Gourds can be used as a number of things, including bowls or bottles. Gourds are also used as resonating chambers on certain musical instruments including the berimbau and many other stringed instruments and drums. Instruments of this type are fairly common to the Caribbean. Gourds are also used as a tool for sipping yerba mate by means of a bombilla, in Chile, Uruguay, Argentina, Paraguay and Brazil, where it is called "cuia" (kOOya). Birdhouse gourds are commonly used in southern USA for group housing for purple martins, which reputedly help control mosquitoes. "Gourd" can also refer to the live fruit before it is dried, or to the entire plant that produces that fruit.
Day-blooming gourds are pollinated in the same way as squash, and commercial plantings should have bee hives supplied. Night blooming gourds are pollinated by moths, which are normally present in adequate supply unless they are drawn off by night lights in the area.
Gourds were the earliest plant species domesticated by humans and were originally used by man as containers or vessels before clay or stone pottery, and is sometimes referred to as "nature's pottery". The original and evolutional shape of clay pottery is thought to have been modeled on the shape of certain gourd varieties.
Recent DNA analyses of bottle gourds found at several sites throughout the Americas has resolved a long-standing mystery, as well as adding evidence establishing the early date of domestication of the bottle gourd plant. As the bottle gourd is native to Africa and not the Americas, archeologists previous to the analyses could only speculate that it had probably floated across the Atlantic. But upon examining the DNA, they found that the American samples most closely matched the varieties of the African bottle gourd found in Asia, not Africa. It was thus concluded that the bottle gourd had been deliberately brought by early Asian migrants to the Americas, at a time pre-dating the domestication of plants for food anywhere on Earth.

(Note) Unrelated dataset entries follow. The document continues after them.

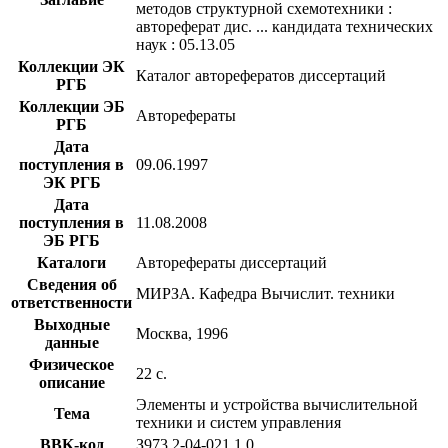
методов структурной схемотехники :
автореферат дис. ... кандидата технических
наук : 05.13.05
Коллекции ЭК
Каталог авторефератов диссертаций
РГБ
Коллекции ЭБ
Авторефераты
РГБ
Дата
поступления в
09.06.1997
ЭК РГБ
Дата
поступления в
11.08.2008
ЭБ РГБ
Каталоги
Авторефераты диссертаций
Сведения об
МИРЗА. Кафедра Вычислит. техники
ответственности
Выходные
Москва, 1996
данные
Физическое
22 с.
описание
Элементы и устройства вычислительной
Тема
техники и систем управления
BBK-код
З973.2-04-021.1,0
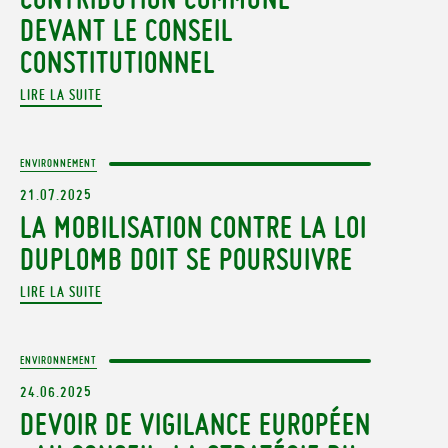
DEVANT LE CONSEIL
CONSTITUTIONNEL
LIRE LA SUITE
ENVIRONNEMENT
21.07.2025
LA MOBILISATION CONTRE LA LOI
DUPLOMB DOIT SE POURSUIVRE
LIRE LA SUITE
ENVIRONNEMENT
24.06.2025
DEVOIR DE VIGILANCE EUROPÉEN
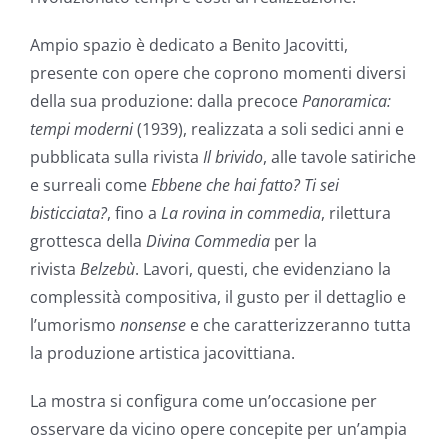
Ampio spazio è dedicato a Benito Jacovitti,
presente con opere che coprono momenti diversi
della sua produzione: dalla precoce
Panoramica:
tempi moderni
(1939), realizzata a soli sedici anni e
pubblicata sulla rivista
Il brivido
, alle tavole satiriche
e surreali come
Ebbene che hai fatto? Ti sei
bisticciata?
, fino a
La rovina in commedia
, rilettura
grottesca della
Divina Commedia
per la
rivista
Belzebù
. Lavori, questi, che evidenziano la
complessità compositiva, il gusto per il dettaglio e
l’umorismo
nonsense
e che caratterizzeranno tutta
la produzione artistica jacovittiana.
La mostra si configura come un’occasione per
osservare da vicino opere concepite per un’ampia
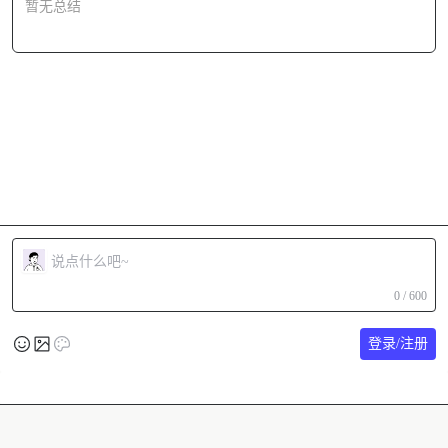
暂无总结
0 / 600
登录/注册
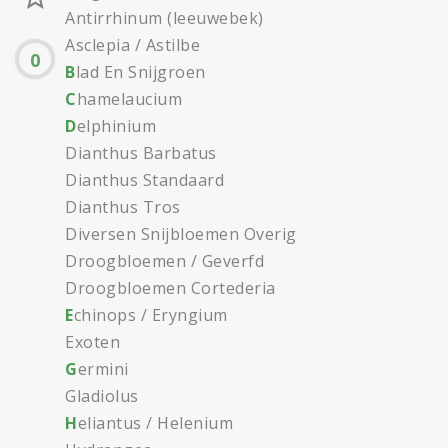
Antirrhinum (leeuwebek)
Asclepia / Astilbe
0
B
lad En Snijgroen
C
hamelaucium
D
elphinium
Dianthus Barbatus
Dianthus Standaard
Dianthus Tros
Diversen Snijbloemen Overig
Droogbloemen / Geverfd
Droogbloemen Cortederia
E
chinops / Eryngium
Exoten
G
ermini
Gladiolus
H
eliantus / Helenium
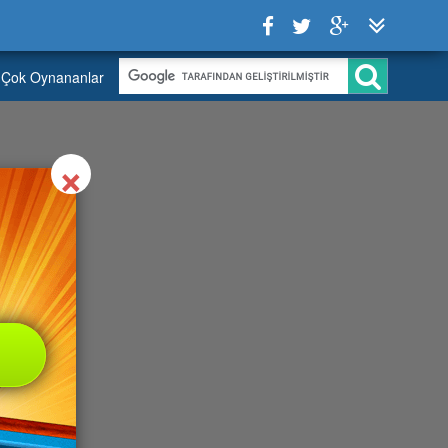
Çok Oynananlar
Close
×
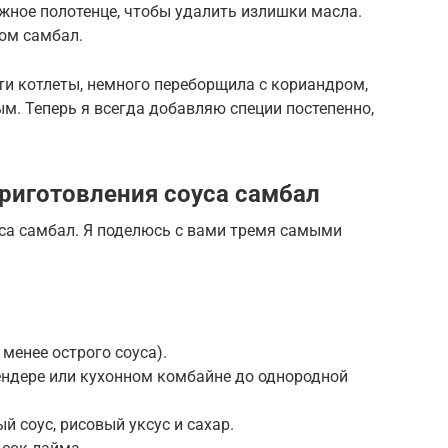
жное полотенце, чтобы удалить излишки масла.
сом самбал.
эти котлеты, немного переборщила с кориандром,
. Теперь я всегда добавляю специи постепенно,
риготовления соуса самбал
са самбал. Я поделюсь с вами тремя самыми
 менее острого соуса).
блендере или кухонном комбайне до однородной
й соус, рисовый уксус и сахар.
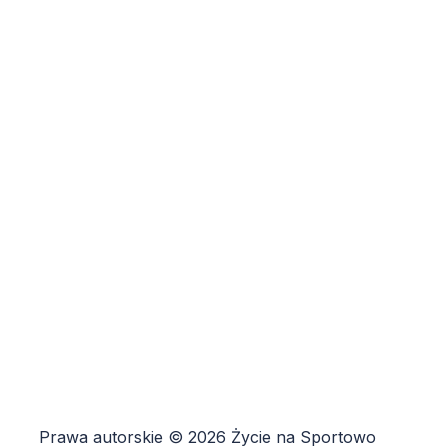
Prawa autorskie © 2026 Życie na Sportowo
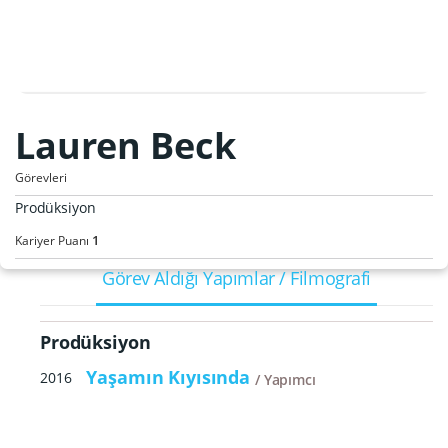
Lauren Beck
Görevleri
Prodüksiyon
1
Kariyer Puanı
Görev Aldığı Yapımlar / Filmografi
Prodüksiyon
Yaşamın Kıyısında
2016
Yapımcı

In addition to utilitarian uses, gourds have seen other functions throughout history in various cultures. Very early specimens of squash shells discovered (for example, in Peru) indicate the use of squashes as means of recording events of the time. In North America, the carving of pumpkins and some other squashes into Jack-o-Lanterns is a popular cultural activity during Halloween.
Generally, gourds are used more for utilitarian uses than for food. Only a few varieties are harvested for consumption, mostly in Asia. The shell of the gourd, when dried, has a wooden appearance. Gourd "wood" is essentially cellulose that has no grain, varying in thickness from paper-thin to well over an inch. Drying gourds, which takes months in some cases, causes the internal contents (seeds and fruit matter) to dry out completely, although seeds are often still capable of germination. For the uninitiated, cutting open a dried gourd (with a craft knife or miniature jig-saw) can present hazards; the resulting dust is extremely fine and can cause respiratory problems, and requires adequate protection. A bitter taste or smell is typically evident when opening a gourd that is not completely dry inside.
It has also been found that gourd skins were used to replace missing portions of skulls in Neolithic times as part of surgery. This is seen as evidence of prostheses made of very fine gold sheet and gourd skins, which were inserted in the skull under the skin or to cover the hole left by the operation.
The harder outer surface lends the gourd to a wide variety of creative appeals, including carving, pyrography, sculpture, basketry, masks, musical instruments, and more. A growing following has emerged in the United States and other Western countries for Gourd art and craft-related purposes. There are many different types of decorative gourds. They include spoon gourds, spoon bicolor, orange warted, and striped pear. The spoon gourd ripens from the top to the bottom. A baby spoon gourd is green and as it grows it changes color. A yellow color overlaps the green and creates a two colored gourd. For decorative purposes the harvester can harvest the gourd early, when it has two colors.
White gourd juice is also a common beverage retailed in China and Chinese outlets outside China. It has a unique, smokey taste.